République Tchèque - Russie

Match comptant pour les Czech Hockey Games, première manche de l'Euro Hockey Tour.

La Russie battue... par le Dynamo

Le dernier match du tournoi en est aussi la grande finale, entre des Tchèques et des Russes qui ont réveillé leurs vieux antagonismes tout au long de la saison dernière. Les principaux protagonistes étaient alors Aleksandr Radulov et Jan Marek, mais ce dernier s'est blessé à la jambe en tombant dans sa maison à Magnitogorsk. Pas grave, car on n'a pas besoin de déclarations cinglantes pour animer la soirée : sur le plan du hockey, les deux équipes livrent probablement ce qui est le premier grand match de la saison 2009/10.

Ivan Nepryaev (photo de Francis Larrède)

Aleksandr Perezhogin, qu'on n'avait jamais vu à ce niveau dans un tournoi international, est intenable. Il se procure un bon tir à sa première présence, puis provoque la faute de Blatak à la suivante. Piotr Schastlivy est idéalement placé au rebond du puissant lancer de Konstantin Korneïev, et la Russie passe en tête après seulement cinq minutes.
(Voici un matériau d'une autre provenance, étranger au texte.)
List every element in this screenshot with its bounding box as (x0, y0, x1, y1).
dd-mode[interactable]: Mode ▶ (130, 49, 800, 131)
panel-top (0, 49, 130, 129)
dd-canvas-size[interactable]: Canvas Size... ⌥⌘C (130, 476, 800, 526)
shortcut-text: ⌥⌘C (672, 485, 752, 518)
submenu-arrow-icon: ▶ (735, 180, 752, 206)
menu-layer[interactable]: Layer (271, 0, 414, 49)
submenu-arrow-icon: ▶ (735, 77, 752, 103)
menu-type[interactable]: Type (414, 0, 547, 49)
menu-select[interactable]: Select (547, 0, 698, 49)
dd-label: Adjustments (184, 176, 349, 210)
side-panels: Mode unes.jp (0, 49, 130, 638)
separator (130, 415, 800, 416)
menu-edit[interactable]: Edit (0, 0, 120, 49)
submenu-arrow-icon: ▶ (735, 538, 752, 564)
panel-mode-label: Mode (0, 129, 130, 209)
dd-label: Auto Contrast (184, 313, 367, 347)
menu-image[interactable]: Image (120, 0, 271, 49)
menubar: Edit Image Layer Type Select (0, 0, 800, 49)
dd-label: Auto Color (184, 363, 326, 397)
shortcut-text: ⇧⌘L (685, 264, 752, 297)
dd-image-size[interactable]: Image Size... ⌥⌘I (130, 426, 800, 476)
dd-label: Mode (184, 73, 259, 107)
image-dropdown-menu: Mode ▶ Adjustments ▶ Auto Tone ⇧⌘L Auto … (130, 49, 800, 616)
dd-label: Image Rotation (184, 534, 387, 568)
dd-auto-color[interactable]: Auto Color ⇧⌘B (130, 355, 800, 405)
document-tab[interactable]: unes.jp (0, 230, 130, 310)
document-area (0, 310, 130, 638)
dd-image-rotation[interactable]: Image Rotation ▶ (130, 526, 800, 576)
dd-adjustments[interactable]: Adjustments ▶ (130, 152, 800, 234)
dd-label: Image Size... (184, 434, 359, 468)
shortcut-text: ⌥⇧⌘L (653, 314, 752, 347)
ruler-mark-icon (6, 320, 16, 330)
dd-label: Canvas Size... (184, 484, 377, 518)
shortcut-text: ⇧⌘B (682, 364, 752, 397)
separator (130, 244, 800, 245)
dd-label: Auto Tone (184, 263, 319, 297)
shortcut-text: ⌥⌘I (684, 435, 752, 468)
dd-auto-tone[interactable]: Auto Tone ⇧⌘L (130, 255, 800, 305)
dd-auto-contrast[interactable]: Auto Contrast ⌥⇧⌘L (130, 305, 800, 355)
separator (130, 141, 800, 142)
Les Tchèques souhaitent réagir, mais il y a un grain de sable depuis le début du tournoi : un fantôme erre en première ligne en la personne de Pavel Brendl. La patience du coach Vladimir Ruzicka a ses limites, et il le remplace donc par Petr Kumstat. L'attaquant de Karlovy Vary, devant son public habituel, se montre digne de cet honneur en servant près de la cage Jiri Hudler, sans que l'ancien défenseur de NHL Andrei Zyuzin n'esquisse le moindre geste au marquage (1-1).

Néanmoins, la République Tchèque souffre en deuxième période. Elle est souvent bloquée en zone neutre, et quand elle la franchit enfin, elle reste à la merci des contre-attaques russes. C'est ce qui se produit quand Hubacek se fait contrer dans la bande par Scahstlivy. Sergei Mozyakin remonte alors le palet à grande vitesse et sert en retrait Denis Kulyash qui bombarde (2-1). L'écart aurait pu être plus élevé, car Nepryaev s'est retrouvé seul face à Mensator. Même le débutant Varnakov, monté en première ligne à la faveur de la blessure de Zinoviev, a eu son occasion.
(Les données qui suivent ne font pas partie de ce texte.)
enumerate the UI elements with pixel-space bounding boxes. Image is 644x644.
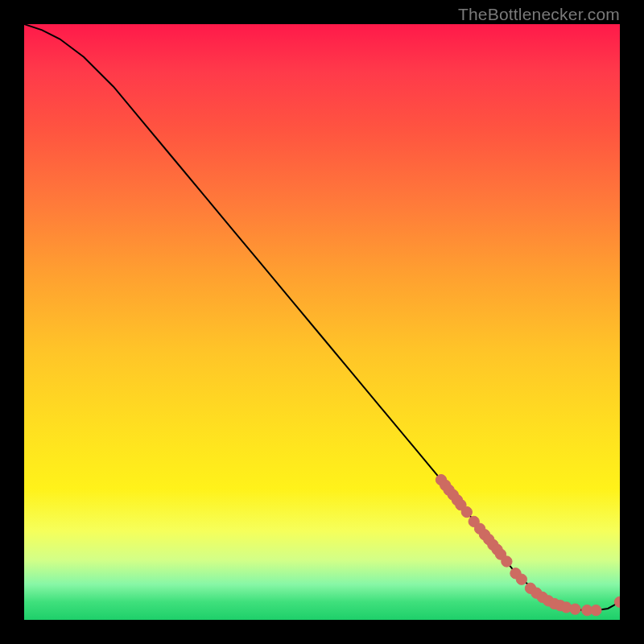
chart-overlay bbox=[24, 24, 620, 620]
curve-marker bbox=[452, 495, 462, 506]
curve-marker bbox=[570, 604, 580, 614]
curve-marker bbox=[502, 556, 512, 567]
curve-marker bbox=[614, 597, 620, 607]
bottleneck-curve bbox=[24, 24, 620, 610]
curve-marker bbox=[474, 523, 485, 534]
curve-marker bbox=[461, 506, 472, 517]
curve-marker bbox=[444, 485, 454, 495]
curve-marker bbox=[492, 544, 502, 555]
curve-marker bbox=[448, 489, 458, 500]
curve-markers bbox=[436, 474, 620, 615]
curve-marker bbox=[436, 474, 446, 485]
curve-marker bbox=[510, 568, 521, 579]
curve-marker bbox=[495, 549, 506, 559]
curve-marker bbox=[549, 598, 559, 609]
curve-marker bbox=[456, 500, 466, 510]
curve-marker bbox=[440, 480, 451, 490]
curve-marker bbox=[479, 530, 489, 540]
curve-marker bbox=[537, 592, 547, 602]
curve-marker bbox=[488, 539, 498, 550]
curve-marker bbox=[531, 588, 542, 598]
curve-marker bbox=[484, 534, 494, 544]
curve-marker bbox=[525, 583, 535, 593]
chart-stage: TheBottlenecker.com bbox=[0, 0, 644, 644]
curve-marker bbox=[469, 516, 479, 526]
plot-area bbox=[24, 24, 620, 620]
curve-marker bbox=[561, 602, 572, 613]
curve-marker bbox=[591, 605, 601, 616]
watermark-text: TheBottlenecker.com bbox=[458, 5, 620, 24]
curve-marker bbox=[543, 596, 554, 606]
curve-marker bbox=[555, 601, 565, 611]
curve-marker bbox=[516, 574, 526, 584]
curve-marker bbox=[582, 605, 592, 616]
Au troisième tiers-temps, Ivan Nepryaev manque un nouveau palet de but, et les Tchèques, qui ont laissé passer l'orage, donnent ce qui leur reste pour égaliser. C'est encore l'idole locale Petr Kumstat qui décale parfaitement Jiri Hudler à droite du but pour l'égalisation (2-2). Ce point assure d'ores et déjà la première place aux Tchèques, mais il reste la cerise sur le gâteau avec une séance de tirs au but épique.

Jaroslav Bednar commence et choisit le tir, détourné par le gant d'Eremenko. La crosse de Lukas Mensator vient ensuite interrompre Radulov au beau milieu de son mouvement. Klepis tente la feinte à gauche, mais Eremenko bloque sa tentative. Mozyakin a le geste du buteur avec un tir imparable à mi-hauteur. Il est donc tout proche de donner la victoire à la Russie... mais il y a un joueur qui a marqué plus que lui dans ce tournoi. Ce joueur, c'est Jiri Hudler, qui s'élance avec obligation de réussir. Le petit centre bifurque à droite et place le palet en lucarne avec une vitesse d'exécution impressionnante. Le capitaine russe Maksim Sushinsky a encore le palet de la victoire, mais sa conclusion reste bloquée contre le patin de Mensator, bien collé à son poteau.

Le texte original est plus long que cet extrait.